On July 3, 2018, the Plaintiff filed a complaint against the Defendants, alleging violations of the First and Fourteenth Amendments concerning the LSEP, seeking damages and a permanent injunction against the enforcement of the LSEP to protect lawful First Amendment activities at the University. The Defendants moved to dismiss the complaint on August 22, 2018, leading to a full briefing and oral argument held on November 30, 2018.

Under Federal Rule of Civil Procedure 8, a complaint must provide a short and plain statement of the claim, while Rule 12(b)(6) necessitates that it includes sufficient factual matter for a plausible claim to survive dismissal. The standard for plausibility requires more than mere possibility of unlawful action. 

The Defendants raised various procedural and substantive objections, including claims that the Plaintiffs lacked standing and failed to connect certain Defendants to the decision regarding the Shapiro speech. The Court will first address these procedural arguments, then evaluate the merits of the Plaintiffs' First Amendment claim, including its facial and as-applied aspects, and the related defenses of qualified immunity. Subsequently, the Court will assess the Plaintiffs' Fourteenth Amendment Due Process and Equal Protection claims, including applicable defenses. Ultimately, the Court determined that while some claims were plausible, others were not.

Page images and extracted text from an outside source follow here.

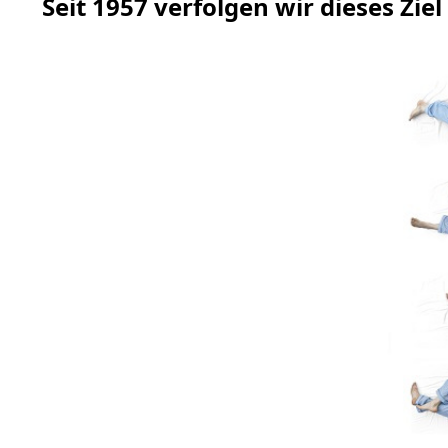
Seit 1957 verfolgen wir dieses Ziel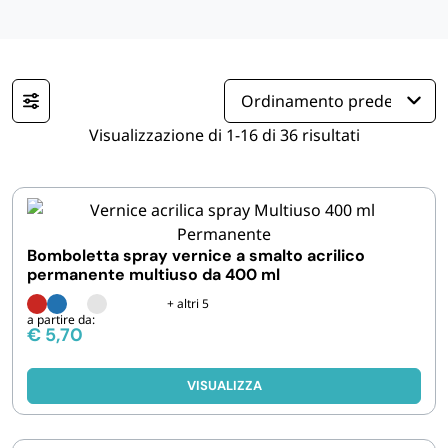
IGIENE E PULIZIA
CASA E PERSONA
Visualizzazione di 1-16 di 36 risultati
FERRAMENTA E LINEA AUTO
PERSONA E MEDICALI
Bomboletta spray vernice a smalto acrilico
permanente multiuso da 400 ml
AVVOLGENTI E CONTENITORI ALIMENTARI
+ altri 5
a partire da:
€
5,70
PET
VISUALIZZA
PARTY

Article III of the Constitution restricts federal court jurisdiction to actual 'Cases' and 'Controversies,' necessitating that plaintiffs demonstrate 'standing' to assert claims. This requires showing: 1) an 'injury in fact' that is actual or imminent; 2) a causal connection between the injury and the defendant's conduct; and 3) that the injury is likely to be redressed by a favorable court decision. Furthermore, plaintiffs must establish standing for each claim and form of relief sought. The defendants challenge the standing of two plaintiffs, YAF and Mr. Shapiro, arguing they lack standing for both injunctive and retrospective relief due to insufficient allegations regarding their involvement in the venue reservation process or intent to return to the University of Minnesota. The court concurs with the defendants regarding the lack of standing for prospective relief, as no claims of 'self-censorship' were made. However, the court concludes that YAF and Mr. Shapiro have standing for retrospective relief, as the complaint asserts that their ability to deliver their message was hindered by the defendants' actions. This assertion meets the lenient standing requirements for First Amendment claims, emphasizing that funding speech also constitutes a legitimate interest under the First Amendment.

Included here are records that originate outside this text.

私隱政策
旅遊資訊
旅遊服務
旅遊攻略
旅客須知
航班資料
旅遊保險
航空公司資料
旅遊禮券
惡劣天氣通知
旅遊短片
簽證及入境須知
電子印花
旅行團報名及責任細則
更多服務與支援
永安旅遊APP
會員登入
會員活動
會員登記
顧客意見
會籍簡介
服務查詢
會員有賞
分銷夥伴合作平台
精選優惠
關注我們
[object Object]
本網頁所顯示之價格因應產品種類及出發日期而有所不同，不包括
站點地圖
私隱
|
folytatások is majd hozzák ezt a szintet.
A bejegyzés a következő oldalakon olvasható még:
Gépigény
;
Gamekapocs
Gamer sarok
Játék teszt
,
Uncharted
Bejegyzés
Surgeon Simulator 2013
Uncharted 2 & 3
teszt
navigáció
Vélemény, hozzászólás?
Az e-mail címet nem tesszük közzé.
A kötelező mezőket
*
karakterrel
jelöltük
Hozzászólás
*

The Court partially grants and partially denies the Defendants' motion regarding standing. In constitutional lawsuits, state employees can be sued in their official or individual capacities. Official capacity claims allow for injunctive or declaratory relief but not monetary damages, as such suits are effectively against the state entity represented by the employee. To assert a claim in this context, a plaintiff must demonstrate that the official acted under an unconstitutional policy or had final authority that was misused. Conversely, individual capacity claims permit recovery of damages if the plaintiff shows that the official personally violated their constitutional rights or was involved in creating or enforcing unconstitutional policies. 

The Defendants contend that the Plaintiffs' claims lack sufficient allegations of personal involvement for both capacities. The Plaintiffs counter by citing specific allegations indicating the Defendants' responsibility for the LSEP and their involvement in decisions related to the Shapiro speech. The Court agrees with the Defendants regarding President Kaler but finds sufficient grounds for personal involvement concerning Chief of Police Clark and Vice President Berthelsen. The Court emphasizes the need to consider the record without discovery and allows reasonable inferences from the Plaintiffs' allegations, but it also clarifies that mere possibilities are insufficient to keep high-ranking officials in litigation.

The Court determines that the Complaint sufficiently alleges personal involvement of Clark and Berthelsen in the LSEP related to the Shapiro speech. Clark is implicated by an email explaining the administration's decision to prevent Shapiro from speaking, which he communicated to Lieutenant Buhta for further action. Berthelsen’s involvement is suggested by his department’s role in enforcing the LSEP and a contemporaneous press conference held by another Vice President justifying the speech's relocation. In contrast, the allegations against President Kaler fail to establish personal involvement, as his general responsibility does not equate to direct action regarding the LSEP or the Shapiro speech. The Court finds no reasonable inference that Kaler had knowledge of subordinates' actions related to the speech, although dismissal is without prejudice should evidence arise indicating his involvement. The Court partially grants and partially denies the Defendants' motion concerning personal involvement. Additionally, the Plaintiffs' claims are viewed as both a 'facial' challenge to the LSEP and an 'as-applied' challenge regarding its execution during the Shapiro event. The Court plans to analyze these claims while first establishing the appropriate legal standard for reviewing the First Amendment issue.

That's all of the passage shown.